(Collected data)
==*==
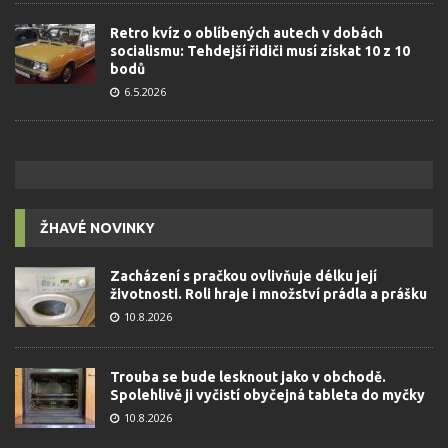
Retro kvíz o oblíbených autech v dobách
socialismu: Tehdejší řidiči musí získat 10 z 10
bodů
6.5.2026
ŽHAVÉ NOVINKY
Zacházení s pračkou ovlivňuje délku její
životnosti. Roli hraje i množství prádla a prášku
10.8.2026
Trouba se bude lesknout jako v obchodě.
Spolehlivě ji vyčistí obyčejná tableta do myčky
10.8.2026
==*==
▶ **Task instructions**
Copy out the data exactly and keep the pictures out.

▶ **Written answer**
Retro kvíz o oblíbených autech v dobách
socialismu: Tehdejší řidiči musí získat 10 z 10
bodů
6.5.2026
ŽHAVÉ NOVINKY
Zacházení s pračkou ovlivňuje délku její
životnosti. Roli hraje i množství prádla a prášku
10.8.2026
Trouba se bude lesknout jako v obchodě.
Spolehlivě ji vyčistí obyčejná tableta do myčky
10.8.2026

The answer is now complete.